Thursday, October 20, 2005

My Name is George



NBC's new comedy My Name is Earl operates on the premise that

Earl [...]has taken one too many wrong turns on the highway of life. However, a twist of fate turns his life into a tailspin of life-renewing events. Earl wins a small lottery, and, after an epiphany, he is determined to transform his good fortune into a life-changing event as he sets out to right all the wrongs from his past.
Before Earl can begin his journey, his inevitable attraction to misfortune surfaces once again. Seconds after winning the lottery, he is hit by a car and while unconscious; the winning lottery ticket blows away. While in the hospital, Earl watches "Last Call with Carson Daly" where Carson says that his success is a direct result of doing good things for other people. It is at that moment Earl discovers karma- and in hope of a better life, he sets out to correct every bad thing he's ever done.

Earl has a very long list of misdeeds -- 250 or so --and one by one, he's trying to make amends to each of the people he's hurt. As he feels his way through his new life philosophy, he and his dim-bulb brother learn firsthand that good deeds bring rewards; bad deeds just bring more misery.

Earl's mantra: Do good things and good things happen to ya; do bad things an' they'll come back to haunt ya.
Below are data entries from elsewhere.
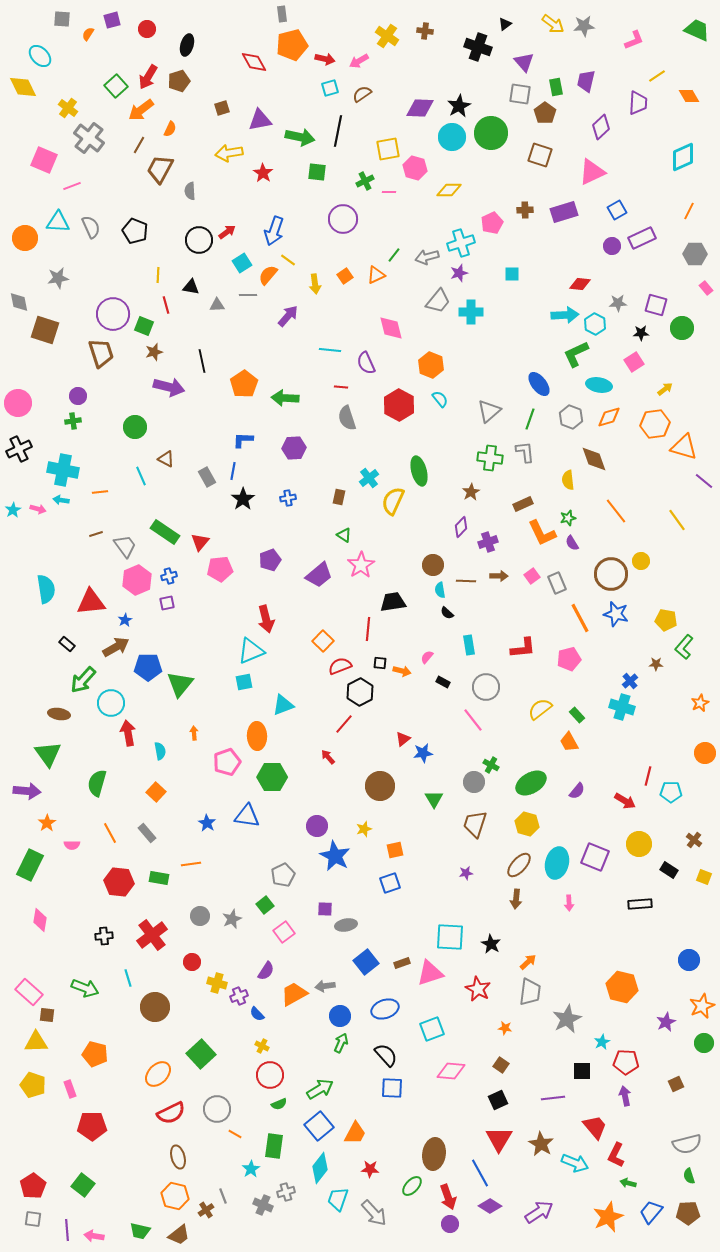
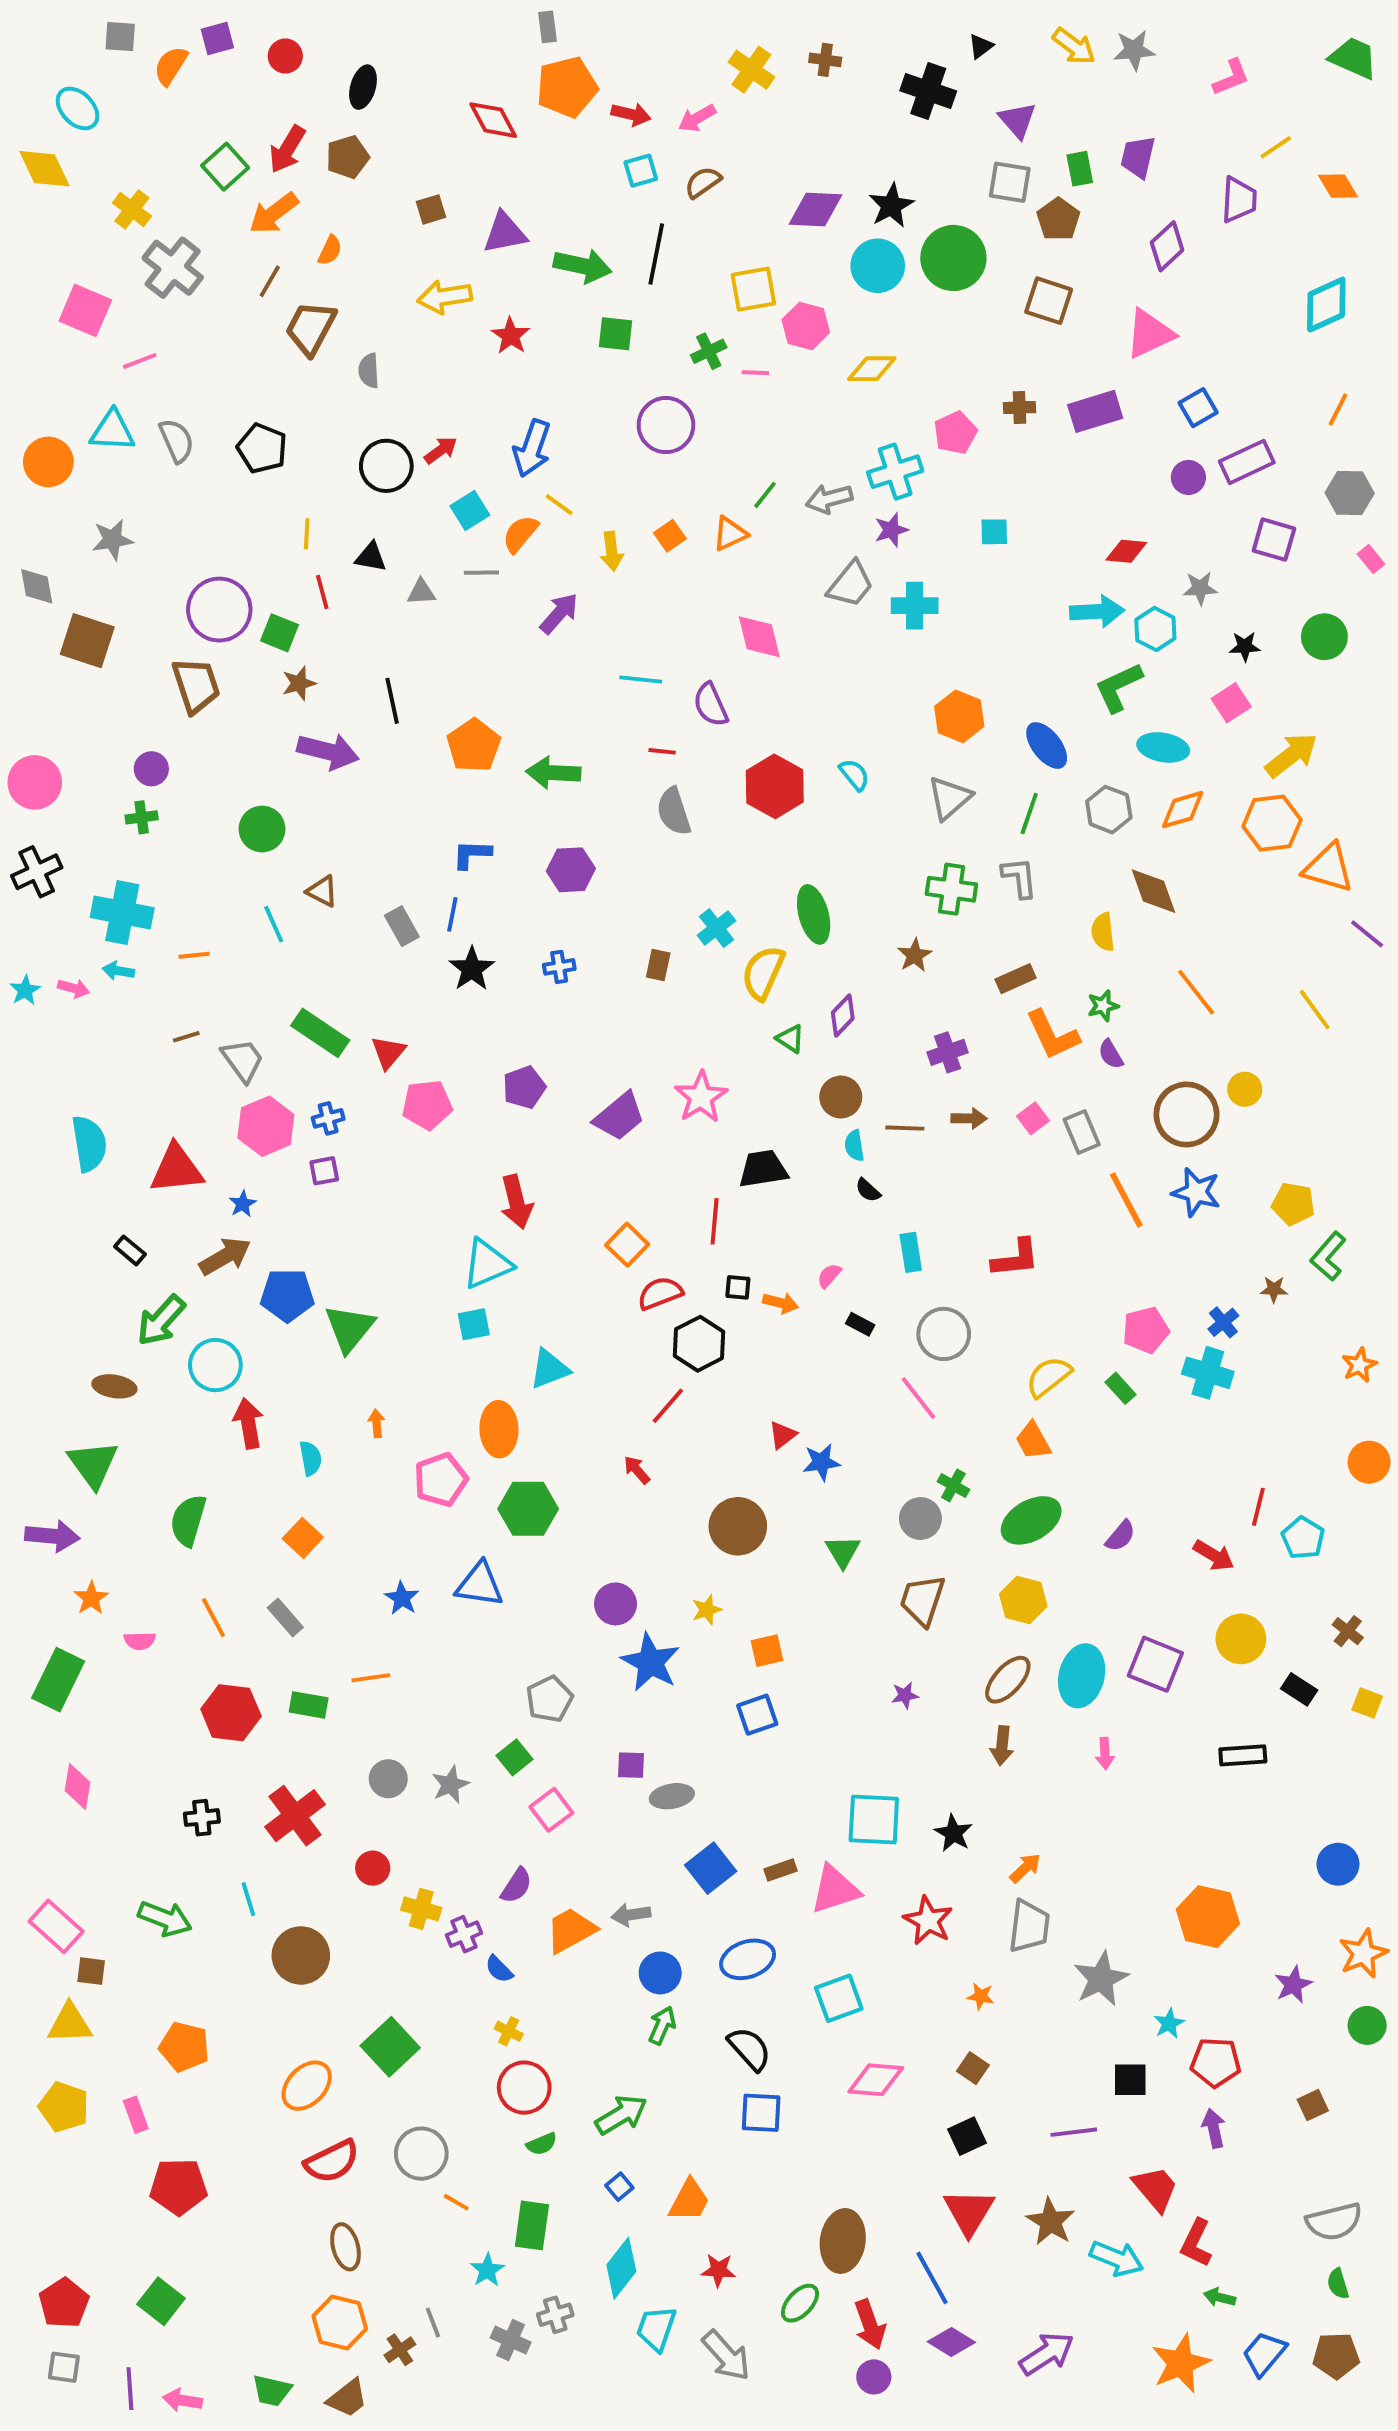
orange semicircle: (88, 34) -> (171, 66), size x1.5
purple square: (656, 305) -> (1274, 540), moved
orange hexagon: (431, 365) -> (959, 716), moved
yellow arrow: (665, 389) -> (1291, 755), size x1.8
purple diamond: (461, 527) -> (843, 1015), moved
green triangle: (344, 535) -> (790, 1039), moved
pink pentagon: (569, 659) -> (1146, 1330), moved
orange trapezoid: (569, 742) -> (1033, 1441), moved
cyan pentagon: (671, 792) -> (1303, 1538), turned 30
blue square: (319, 1126) -> (619, 2187), size x0.5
I'm talkin' about karma.

Some prominent Republicans just might want to take note.

2 comments:

Waveflux said...

I've caught just half of one episode - something about lottery winnings in a car that got impounded and Earl trying to get to the cash before his ex-wife and some kind of high school football game as a subplot - and I laughed. It was kind of a sweet, good-natured show. Who knew?

Bitty said...

I think I've seen them all. The first fifteen minutes...essentially the backstory...had me in stiches. Since then, I've found it "merely" funny.

As I've watched it, I seriously have wondered if the creators aren't speaking to us all...or at least those in power. Hence, the post.

I'm sure I'm reading too much into it. Or not.